Configuring a Match Code Generator

Match codes are created by match code generators in the Match Criteria tab in the matching algorithm. The following picture shows the match criteria in edit mode.

To create a match code generator, select Add Match Code Generator.

  1. Once created, the match code generator requires configuration. Within the match criteria, click the ellipsis button () to specify the various details of the match code generator.
  2. Once configured, test the match code generators with a variety of records to ensure that everything is properly configured. To test the match code generator, some codes need to be created. The following example shows several matched records on the previously detailed match code generator. For example purposes, all of these records share the same email. For more information, see the Configuring Matching Algorithms topic in this documentation.

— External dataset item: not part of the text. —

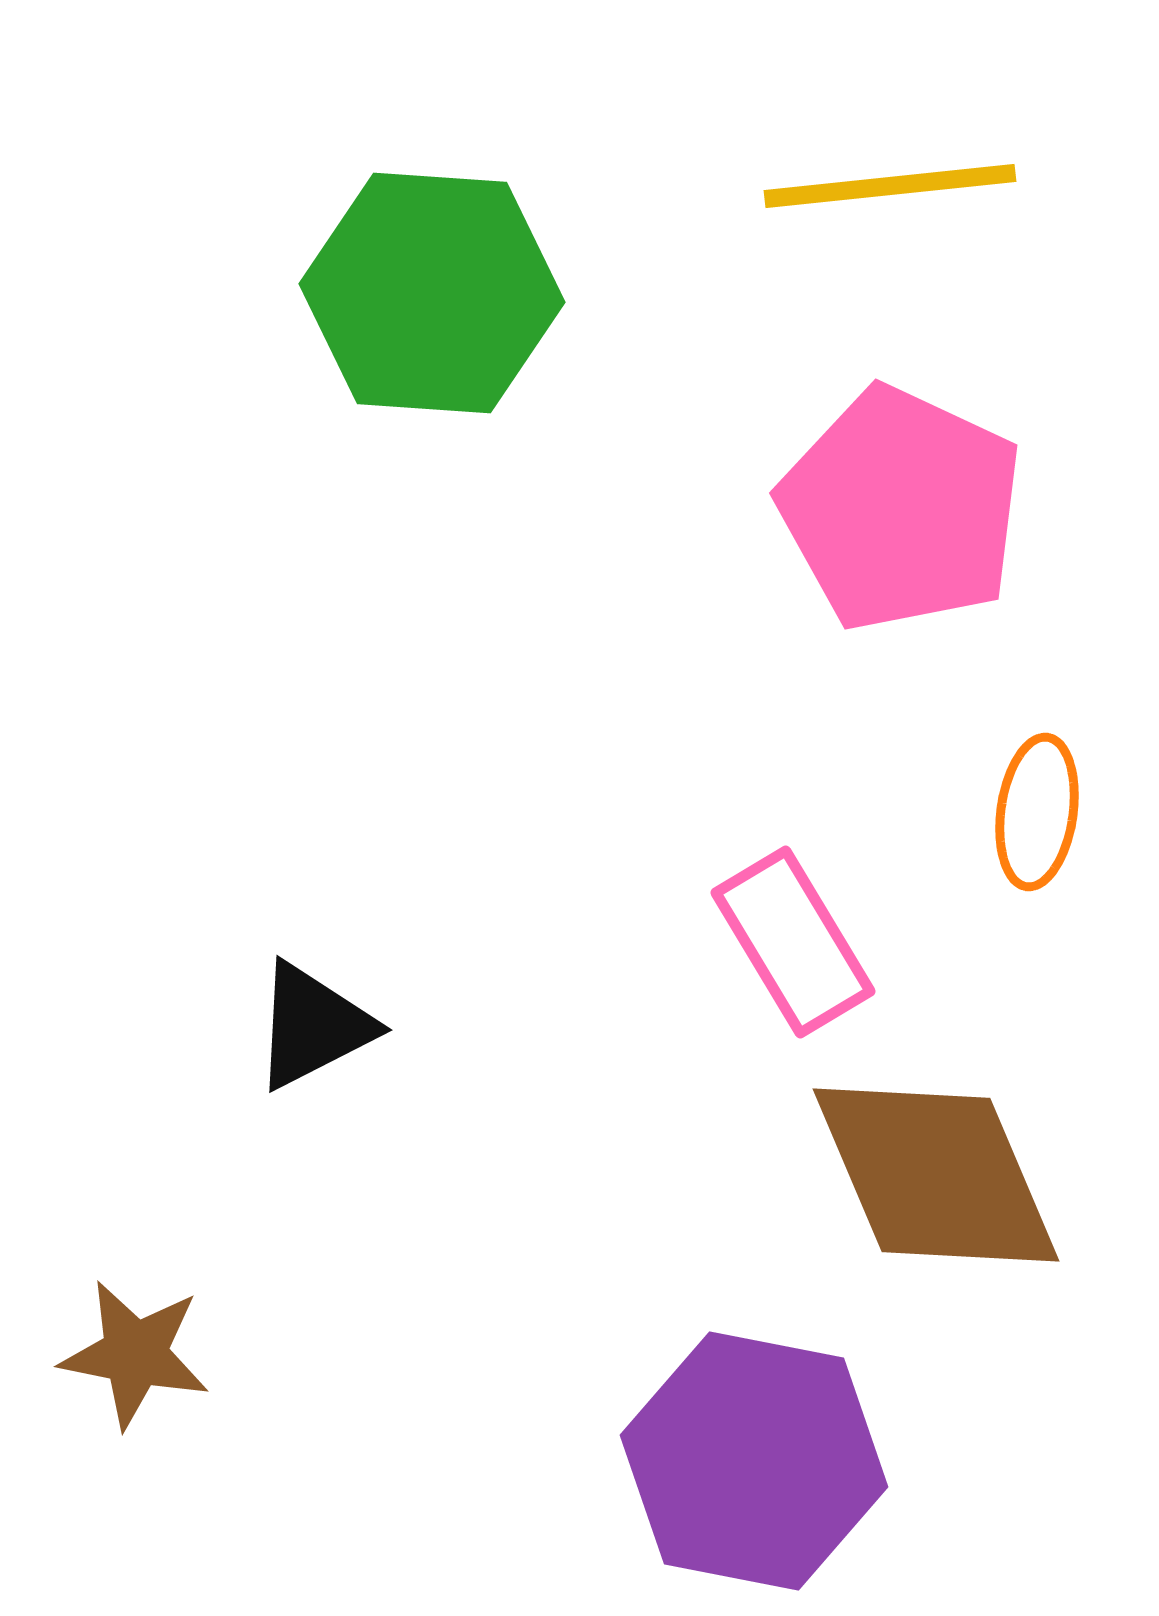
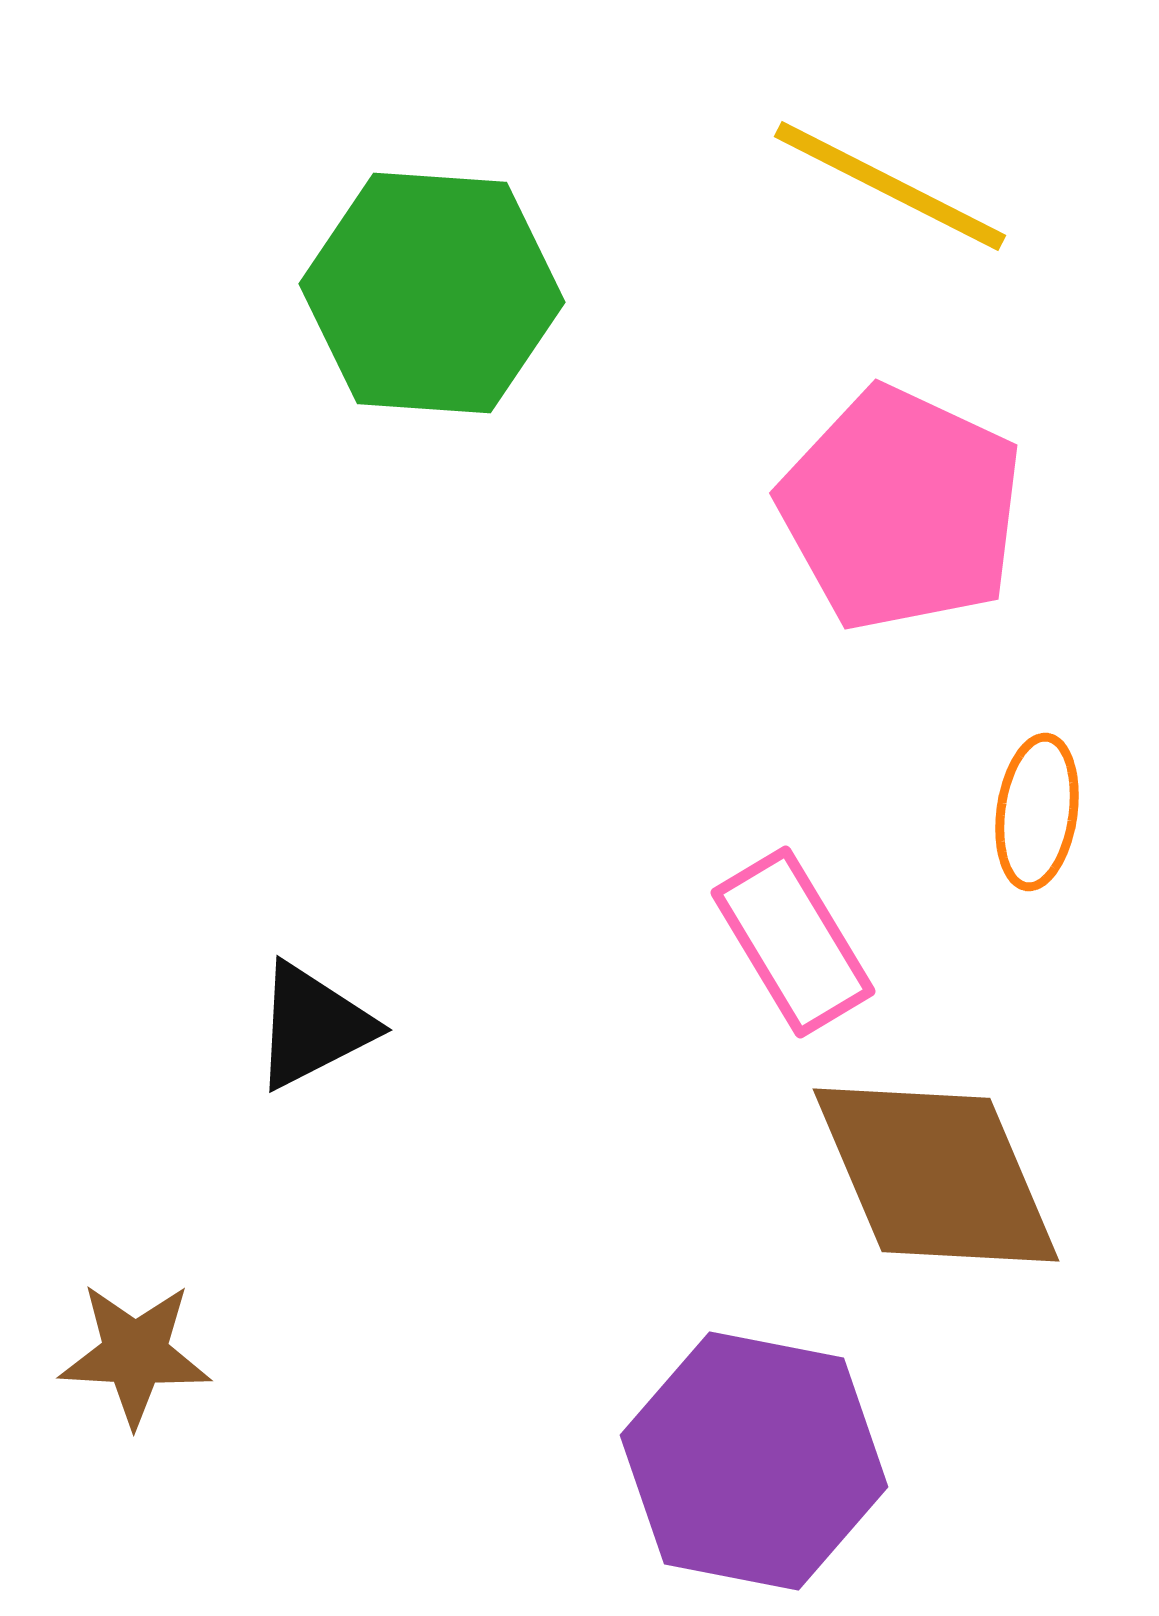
yellow line: rotated 33 degrees clockwise
brown star: rotated 8 degrees counterclockwise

All of the match code generators described below require that users map one or more normalizers to generate codes. For more information, see the Match Criteria Data Elements topic in this documentation here.

Business Function Match Code Generator

A Business Function match code generator uses a business function to produce match codes.

Address Match Code Generator

The Address match code generator must be mapped to an address normalizer.

Email Match Code Generator

The Email match code generator must be mapped to an email normalizer.

Natural Key Match Code Generator

The Natural Key code generator must be mapped to a words normalizer.

Organization Name and Address Match Code Generator

It is often useful to match on organization names, but they are often not sufficiently unique. Some supermarket chains would use the same organization name on each of their sites, so it needs to be combined with something more. The combination of organization name and address usually constitutes a good match code.

The organization name and address match code generator must be mapped to an Organization Name normalizer and an Address normalizer.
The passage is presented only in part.